Di waktu yang sama dan tempat yang berbeda,, Kenan yang sudah selesai mandi sedang mengeringkan rambutnya sambil melihat istrinya yang sedang mengerjap-ngerjapkan matanya pertanda dia akan bangun.
"Pagi istriku sayang,," ucap Kenan lalu mengecup bibir Friska.
"Yank aku baru bangun ihh,, masih bau juga nggak kayak kamu udah mandi,," rengek Friska dengan suara khas bangun tidurnya.
"Nggak bau sayang,, terserah aku dong mau mengecup bibirmu itu kapan,, bibirmu itu kan punya aku,," ucap Kenan lagi sambil duduk di pinggir tempat tidur dekat Friska.
Friska hanya menggelengkan kepalanya sejenak untuk menanggapi ucapan Kenan dan Kenan hanya tersenyum sambil melihat Friska dengan tatapan penuh cintanya.
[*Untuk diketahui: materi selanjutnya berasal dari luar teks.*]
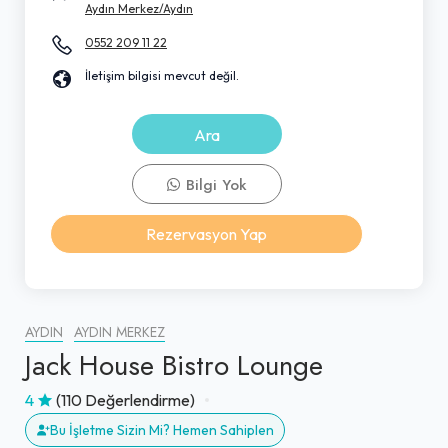
Aydın Merkez/Aydın
0552 209 11 22
İletişim bilgisi mevcut değil.
Ara
Bilgi Yok
Rezervasyon Yap
AYDIN
AYDIN MERKEZ
Jack House Bistro Lounge
4
(110 Değerlendirme)
Bu İşletme Sizin Mi? Hemen Sahiplen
"Udah puas tidurnya?" tanya Kenan sambil mengelus lembut wajah istrinya.
"Emm udah kok,, kamu kenapa nggak bangunin aku sayang?" tanya Friska sambil membiarkan Kenan mengelus wajahnya.
"Sengaja kok,, kamu sepertinya capek banget sayang,," ucap Kenan.
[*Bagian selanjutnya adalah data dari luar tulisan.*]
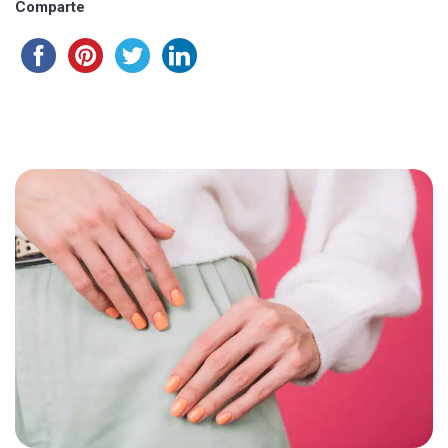
Comparte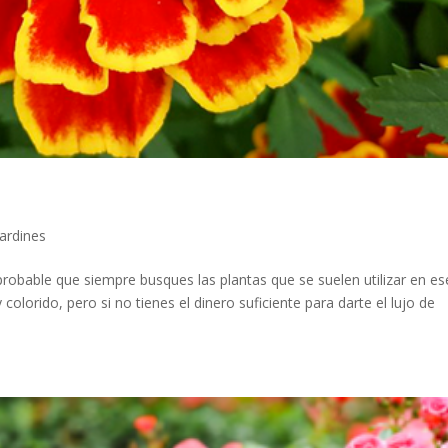
ardines
probable que siempre busques las plantas que se suelen utilizar en es
lorido, pero si no tienes el dinero suficiente para darte el lujo de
"Terus yang bawa aku ke tempat tidur siapa?" tanya Friska yang mengingat kalau dirinya masih di perjalanan sewaktu ketiduran.
"Yah aku dong sayang suami kamu,, masa orang lain sih,, nggak mungkin dong,," ucap Kenan cepat.
"Yah siapa tau aja kan sayang karena kamu kan suka nyuruh gitu,," ucap Friska lalu nyengir kuda.
"Walaupun aku suka nyuruh tapi kalau berhubungan dengan mengangkat kamu sayang nggak akan aku nyuruh orang lain,," ucap Kenan.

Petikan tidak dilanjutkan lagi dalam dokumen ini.